AIM OF THE EXERCISE ▸
Print nothing except the lines of the listing below from the line with "ҚЫЗЫЛОРДАДА САЙЛАУШЫЛАР" to the line with "азаматтары қалай дауыс бере", each exactly as written, both ends included.

DATASET EXCERPTS ▸
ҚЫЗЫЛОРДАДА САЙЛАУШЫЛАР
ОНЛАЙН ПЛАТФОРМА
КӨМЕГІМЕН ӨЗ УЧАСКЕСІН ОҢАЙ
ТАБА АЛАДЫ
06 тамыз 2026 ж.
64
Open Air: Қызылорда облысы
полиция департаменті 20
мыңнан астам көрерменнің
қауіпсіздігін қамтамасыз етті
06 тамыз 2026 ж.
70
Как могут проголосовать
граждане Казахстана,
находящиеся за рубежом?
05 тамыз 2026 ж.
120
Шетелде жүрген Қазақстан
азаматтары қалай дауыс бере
---
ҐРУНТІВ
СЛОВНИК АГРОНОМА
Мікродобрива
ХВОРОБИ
* * *
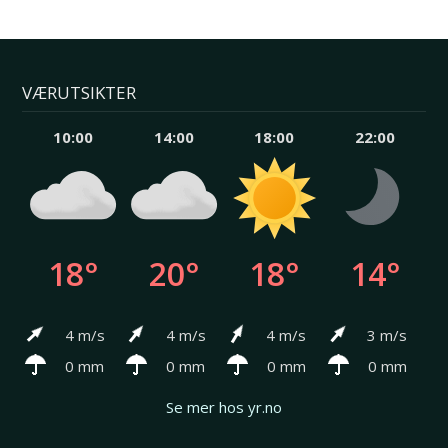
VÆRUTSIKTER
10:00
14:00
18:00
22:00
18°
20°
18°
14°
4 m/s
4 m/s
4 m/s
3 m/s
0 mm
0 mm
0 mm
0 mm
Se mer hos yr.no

ANSWER AREA ▸
ҚЫЗЫЛОРДАДА САЙЛАУШЫЛАР
ОНЛАЙН ПЛАТФОРМА
КӨМЕГІМЕН ӨЗ УЧАСКЕСІН ОҢАЙ
ТАБА АЛАДЫ
06 тамыз 2026 ж.
64
Open Air: Қызылорда облысы
полиция департаменті 20
мыңнан астам көрерменнің
қауіпсіздігін қамтамасыз етті
06 тамыз 2026 ж.
70
Как могут проголосовать
граждане Казахстана,
находящиеся за рубежом?
05 тамыз 2026 ж.
120
Шетелде жүрген Қазақстан
азаматтары қалай дауыс бере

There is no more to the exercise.